* _Information_:
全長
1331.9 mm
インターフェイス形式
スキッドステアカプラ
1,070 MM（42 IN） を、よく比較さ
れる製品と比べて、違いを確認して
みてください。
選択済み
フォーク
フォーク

==

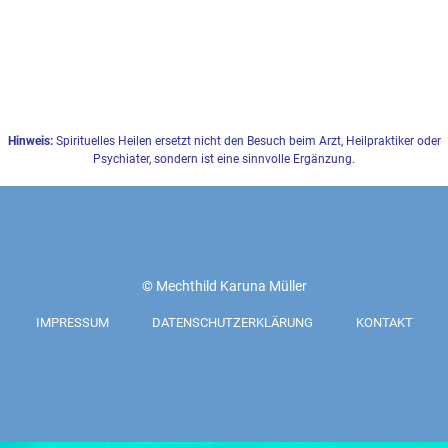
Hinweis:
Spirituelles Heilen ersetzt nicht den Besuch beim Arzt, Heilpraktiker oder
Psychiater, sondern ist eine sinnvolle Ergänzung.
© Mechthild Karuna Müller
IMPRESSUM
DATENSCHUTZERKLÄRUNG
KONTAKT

* * *

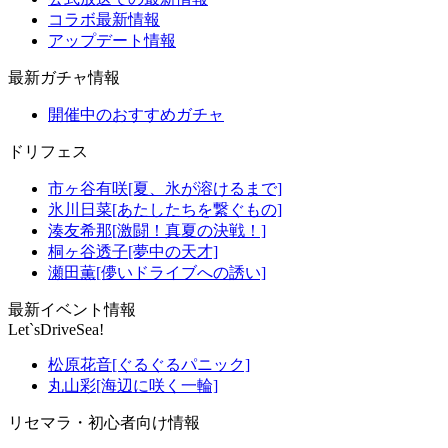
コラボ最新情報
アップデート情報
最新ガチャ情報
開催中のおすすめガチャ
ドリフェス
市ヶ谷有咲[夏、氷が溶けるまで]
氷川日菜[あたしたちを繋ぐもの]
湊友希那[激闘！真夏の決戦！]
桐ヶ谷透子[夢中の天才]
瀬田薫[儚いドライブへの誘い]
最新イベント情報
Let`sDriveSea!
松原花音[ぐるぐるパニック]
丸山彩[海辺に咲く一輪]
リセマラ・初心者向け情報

* _Problem statement_: Give the exact lines, and only those, from the line containing "開催中のおすすめガチャ" through the line containing "リセマラ・初心者向け情報" in the entries above.

* _Final answer_:
開催中のおすすめガチャ
ドリフェス
市ヶ谷有咲[夏、氷が溶けるまで]
氷川日菜[あたしたちを繋ぐもの]
湊友希那[激闘！真夏の決戦！]
桐ヶ谷透子[夢中の天才]
瀬田薫[儚いドライブへの誘い]
最新イベント情報
Let`sDriveSea!
松原花音[ぐるぐるパニック]
丸山彩[海辺に咲く一輪]
リセマラ・初心者向け情報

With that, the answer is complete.